> _Information given_
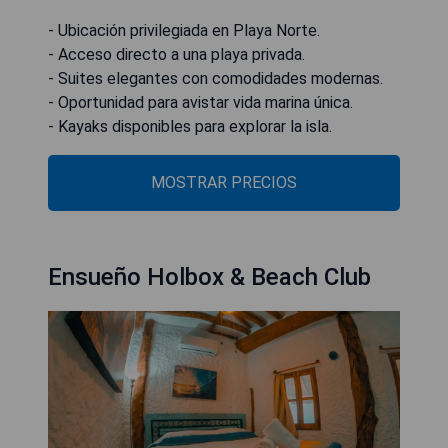
- Ubicación privilegiada en Playa Norte.
- Acceso directo a una playa privada.
- Suites elegantes con comodidades modernas.
- Oportunidad para avistar vida marina única.
- Kayaks disponibles para explorar la isla.
MOSTRAR PRECIOS
Ensueño Holbox & Beach Club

> _Work instructions_
Output each entry exactly. Skip the pictures.

> _Reply_
- Ubicación privilegiada en Playa Norte.
- Acceso directo a una playa privada.
- Suites elegantes con comodidades modernas.
- Oportunidad para avistar vida marina única.
- Kayaks disponibles para explorar la isla.
MOSTRAR PRECIOS
Ensueño Holbox & Beach Club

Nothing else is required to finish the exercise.